Fixados em Pombal, diversos clãs sertanejos foram se incorporando à descendência do sofrido filho de Davi. Destacou-se, no entanto, o enlace matrimonial de um dos filhos deste, de nome Aarão Ignácio Cardoso, o qual veio a desposar sobrinha de nome Facunda Alencar, filha do segundo matrimônio de Félix Antônio Liberato de Alencar com Guilherma Ignácio Cardoso de Alencar.

 

O velho casarão onde residiu o casal Cardoso de Alencar, localizado na Rua Coronel João Leite, município de Pombal, trazia um segredo há pouco desvendado. Aarão Ignácio Cardoso, de forma ousada, adornou seu lar com um frontispício destacando uma rosa, a qual, na verdade, é a Estrela de Davi, símbolo máximo do povo judeu.

 

Descoberto ao acaso o genial artifício usado pelo cripto-judeu pombalense, a fim de referendar sua origem e, principalmente, a essência de sua fé, no entanto, angústia dilacerante se apossa de quem busca a preservação das raízes calcadas na antiga sefaradi.

 

O velho casarão que guarda prova inequívoca da presença judaica no semi-árido nordestino, paraibano em particular, se encontra ameaçado de ser demolido, de ser transformado em escombros de uma história de luta e perseverança, a qual objetivou sobreviver ao ódio ensandecido e inexplicável que ainda, infelizmente, é devotado a um povo inteligente, escolhido.

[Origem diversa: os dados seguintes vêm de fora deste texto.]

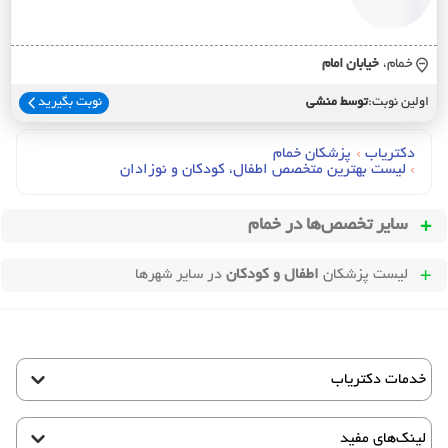
خمام،
خيابان امام
اولین نوبت:
توسط منشی
نوبت بگیرید
دکتریاب
›
پزشکان خمام
›
لیست بهترین متخصص اطفال، کودکان و نوزادان
سایر تخصص‌ها در
خمام
لیست پزشکان
اطفال و کودکان
در سایر شهرها
خدمات دکتریاب
لینک‌های مفید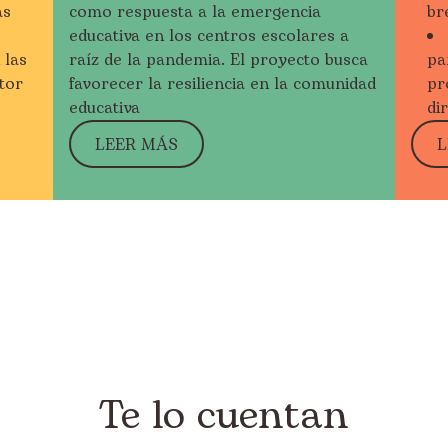
as
como respuesta a la emergencia
br
educativa en los centros escolares a
 las
raíz de la pandemia. El proyecto busca
pa
tor
favorecer la resiliencia en la comunidad
pr
educativa
di
LEER MÁS
L
Te lo cuentan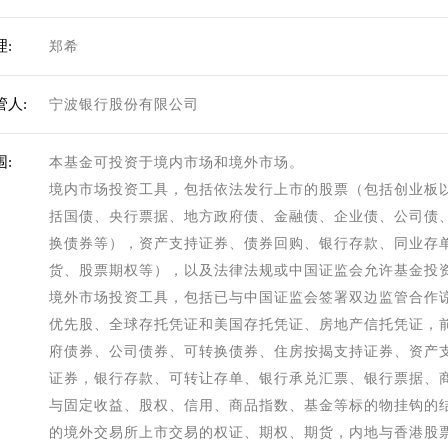
:
郑希
管人:
宁波银行股份有限公司
:
本基金可投资于境内市场和境外市场。
境内市场投资工具，包括依法发行上市的股票（包括创业板
括国债、央行票据、地方政府债、金融债、企业债、公司债
换债券等），资产支持证券、债券回购、银行存款、同业存
货、股票期权等），以及法律法规或中国证监会允许基金投
境外市场投资工具，包括已与中国证监会签署双边监管合作
优先股、全球存托凭证和美国存托凭证、房地产信托凭证，
府债券、公司债券、可转换债券、住房按揭支持证券、资产
证券，银行存款、可转让存单、银行承兑汇票、银行票据、
与固定收益、股权、信用、商品指数、基金等标的物挂钩的
的境外交易所上市交易的权证、期权、期货，内地与香港股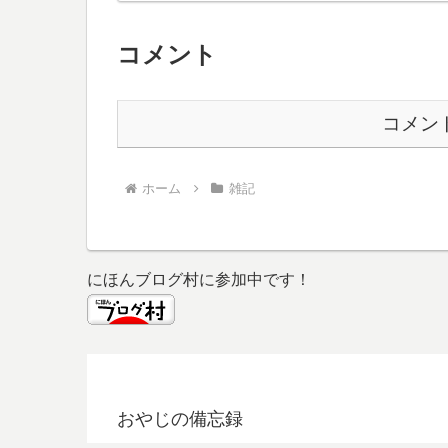
コメント
コメン
ホーム
雑記
にほんブログ村に参加中です！
おやじの備忘録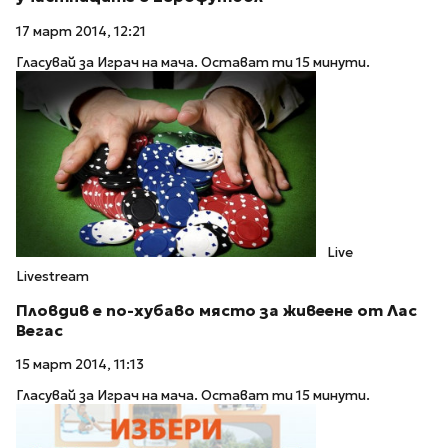
17 март 2014, 12:21
Гласувай за Играч на мача. Остават ти 15 минути.
Live
Livestream
Пловдив е по-хубаво място за живеене от Лас
Вегас
15 март 2014, 11:13
Гласувай за Играч на мача. Остават ти 15 минути.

Basta observarmos o total de ganhadores do Prêmio Nobel ao longo de sua instituição enquanto honra maior em áreas diversas em todo o planeta.

 

Para entendermos o sentido que embasa a formação de nossa identidade, precisamos, em primeiro lugar, tomarmos consciência do valor que a história assegura no que diz respeito à trajetória do povo judeu ao longo de sua imensa e intensa peregrinação pelo globo.